The Strange Case of Dr Jekyll and Mr Hyde Synopsis
HarperCollins is proud to present its range of best-loved, essential classics. 'I thus drew steadily nearer to that truth, by whose partial discovery I have been doomed to such a dreadful shipwreck: that man is not truly one, but truly two.' A London lawyer is drawn into a series of strange occurrences concerning his old friend Henry Jekyll and the despicable stranger Edward Hyde, a man who seems to epitomise the very meaning of evil. What is Hyde's mysterious hold over Jekyll, and what is the reason behind Jekyll's increasingly odd behaviour? The investigations will lead into the dark heart of Victorian London, and of human nature itself, as the shocking truth about Hyde's true identity is finally revealed. Published in 1886 to critical acclaim, The Strange Case of Dr Jekyll and Mr Hyde is a thrilling exploration of the interplay of good and evil and the terrifying duality that lies within us all. These themes held a constant fascination for Stevenson and are further explored in his short stories Markheim and The Body Snatcher, also included in this book.

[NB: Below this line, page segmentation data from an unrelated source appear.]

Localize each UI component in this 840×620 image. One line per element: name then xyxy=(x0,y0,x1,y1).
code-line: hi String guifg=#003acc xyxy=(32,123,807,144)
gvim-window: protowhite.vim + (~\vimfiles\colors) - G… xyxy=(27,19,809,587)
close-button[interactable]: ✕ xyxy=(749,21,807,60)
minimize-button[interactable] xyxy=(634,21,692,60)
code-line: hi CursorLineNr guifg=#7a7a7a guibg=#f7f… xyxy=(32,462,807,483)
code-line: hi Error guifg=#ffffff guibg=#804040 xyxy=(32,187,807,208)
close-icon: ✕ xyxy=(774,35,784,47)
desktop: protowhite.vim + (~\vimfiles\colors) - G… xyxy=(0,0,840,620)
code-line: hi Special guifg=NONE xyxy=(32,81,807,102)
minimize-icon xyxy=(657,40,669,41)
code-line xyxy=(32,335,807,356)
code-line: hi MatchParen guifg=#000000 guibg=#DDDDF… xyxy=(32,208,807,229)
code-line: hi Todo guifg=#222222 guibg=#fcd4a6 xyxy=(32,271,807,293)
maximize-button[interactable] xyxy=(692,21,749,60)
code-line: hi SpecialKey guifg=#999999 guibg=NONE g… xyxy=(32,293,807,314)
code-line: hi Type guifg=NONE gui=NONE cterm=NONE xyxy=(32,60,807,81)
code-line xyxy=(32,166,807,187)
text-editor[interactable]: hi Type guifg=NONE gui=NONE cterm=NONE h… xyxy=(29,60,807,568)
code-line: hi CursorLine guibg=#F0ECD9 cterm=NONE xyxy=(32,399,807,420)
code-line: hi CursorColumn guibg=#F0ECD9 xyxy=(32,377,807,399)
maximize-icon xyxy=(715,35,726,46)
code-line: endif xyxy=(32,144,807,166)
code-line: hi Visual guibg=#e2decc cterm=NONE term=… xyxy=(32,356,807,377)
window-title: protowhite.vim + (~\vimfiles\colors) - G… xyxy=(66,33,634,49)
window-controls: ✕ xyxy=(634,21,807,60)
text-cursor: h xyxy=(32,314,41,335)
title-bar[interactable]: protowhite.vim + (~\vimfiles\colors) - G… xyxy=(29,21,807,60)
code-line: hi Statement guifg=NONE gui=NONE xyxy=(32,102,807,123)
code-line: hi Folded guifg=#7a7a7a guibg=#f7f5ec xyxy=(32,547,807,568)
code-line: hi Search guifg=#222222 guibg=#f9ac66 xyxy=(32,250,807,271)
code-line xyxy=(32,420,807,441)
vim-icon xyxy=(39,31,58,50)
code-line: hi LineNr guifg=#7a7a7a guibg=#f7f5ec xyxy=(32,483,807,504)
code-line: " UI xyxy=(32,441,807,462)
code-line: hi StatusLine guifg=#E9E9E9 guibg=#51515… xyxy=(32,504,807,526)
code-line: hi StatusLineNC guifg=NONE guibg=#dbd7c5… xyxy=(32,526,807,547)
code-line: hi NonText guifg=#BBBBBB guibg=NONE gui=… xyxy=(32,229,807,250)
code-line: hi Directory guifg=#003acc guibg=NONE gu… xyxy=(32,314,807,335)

Robert Louis Stevenson was born to Thomas and Margaret Isabella Balfour Stevenson in Edinburgh on 13 November 1850. From the beginning he was sickly. Through much of his childhood he was attended by his faithful nurse, Alison Cunningham, known as Cummy in the family circle. She told him morbid stories about the Covenanters (the Scots Presbyterian martyrs), read aloud to him Victorian penny-serial novels, Bible stories, and the Psalms, and drilled the catechism into him, all with his parents' approval. Thomas Stevenson was quite a storyteller himself, and his wife doted on their only child, sitting in admiration while her precocious son expounded on religious dogma. Stevenson inevitably reacted to the morbidity of his religious education and to the stiffness of his family's middle-class values, but that rebellion would come only after he entered Edinburgh University.

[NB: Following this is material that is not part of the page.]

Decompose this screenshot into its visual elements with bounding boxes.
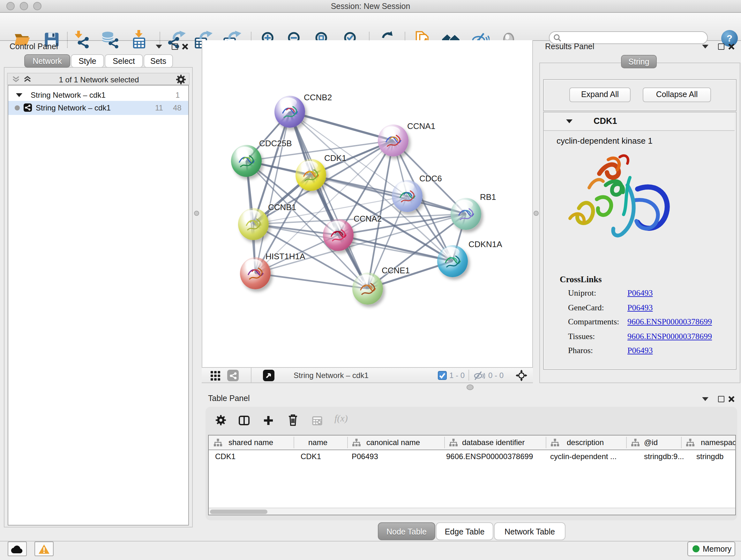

The juvenilia that survives from his childhood shows an observer who was already sensitive to religious issues and Scottish history. Not surprisingly, the boy who listened to Cummy's religious tales first tried his hand at retelling Bible stories: "A History of Moses" was followed by "The Book of Joseph." When Stevenson was sixteen his family published a pamphlet he had written entitled The Pentland Rising, a recounting of the murder of Nonconformist Scots Presbyterians who rebelled against their royalist persecutors.